Fire-breathing, venomous once, they no longer now depredate our
Flocks and meadows and woods, fields of golden grain.
How is it then that some spiteful god in his wrath has
Raised from the poisonous slime offspring so monstrous again?
There's an insidious viper creeps into the loveliest gardens,
Lying in wait to attack all who seek pleasure therein.
Noble Hesperian dragon, I call you courageous and forthright.
Boldly defending your own beautiful apples of gold.
As for this worm, why he is not guarding at all, for his presence
Sullies both garden and fruit, till they deserve no defense.

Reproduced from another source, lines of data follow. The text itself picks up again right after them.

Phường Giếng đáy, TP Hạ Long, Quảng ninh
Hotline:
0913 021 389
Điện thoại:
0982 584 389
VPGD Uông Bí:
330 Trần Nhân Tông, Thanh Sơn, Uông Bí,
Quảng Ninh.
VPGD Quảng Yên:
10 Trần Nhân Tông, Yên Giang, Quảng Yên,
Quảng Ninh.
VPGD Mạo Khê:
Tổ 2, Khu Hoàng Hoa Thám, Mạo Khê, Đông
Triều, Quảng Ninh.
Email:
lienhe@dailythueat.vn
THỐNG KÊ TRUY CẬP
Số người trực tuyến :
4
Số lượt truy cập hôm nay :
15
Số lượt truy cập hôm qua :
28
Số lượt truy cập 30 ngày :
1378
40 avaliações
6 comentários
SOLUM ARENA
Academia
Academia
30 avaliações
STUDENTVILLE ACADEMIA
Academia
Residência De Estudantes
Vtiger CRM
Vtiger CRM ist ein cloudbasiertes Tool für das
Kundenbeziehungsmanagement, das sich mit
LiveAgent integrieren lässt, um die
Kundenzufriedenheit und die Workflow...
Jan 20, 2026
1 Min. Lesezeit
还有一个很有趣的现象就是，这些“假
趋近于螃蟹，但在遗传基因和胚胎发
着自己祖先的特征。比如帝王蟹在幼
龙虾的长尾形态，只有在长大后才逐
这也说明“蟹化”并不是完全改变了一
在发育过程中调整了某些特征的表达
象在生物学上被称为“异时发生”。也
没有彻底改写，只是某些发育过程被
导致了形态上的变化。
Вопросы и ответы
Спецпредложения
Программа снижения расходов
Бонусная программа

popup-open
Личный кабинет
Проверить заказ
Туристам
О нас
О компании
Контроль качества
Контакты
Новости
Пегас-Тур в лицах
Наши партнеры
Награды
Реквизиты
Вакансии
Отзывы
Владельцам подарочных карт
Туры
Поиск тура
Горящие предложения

Secretly coiled beneath bushes, where he befouls the sweet wellsprings,
Turning to poisonous drool Cupid's lifegiving dew.
Happy Lucretius knew how in his day to forego love completely,
Fearing not to enjoy pleasure in anyone's arms.
Fortunate Ancient, Propertius, for you a slave fetched the girls down
From the Aventine Hill, from Tarpeia's grove.
Cynthia then, when driving you out of such unchaste embraces,
Found you unfaithful, it's true, but she did find you whole.
Who would today dare attempt to escape from fidelity's ennui?
Love does not hold one back—only concern for one's health.
Even the woman we love may afford us uncertain enjoyment;
Nowhere can feminine lap safely encouch a man's head.
Matrimonial bed's insecure and so's fornication;
Husband, lover and wife pass to each other the hurt.
Think of those ages of gold when Jupiter followed his urges,
Chose Callisto one day, turned to Semel the next.
It was important to him to find thresholds of temples so sacred
Pure when, enamoured, he sought powerful entry to them.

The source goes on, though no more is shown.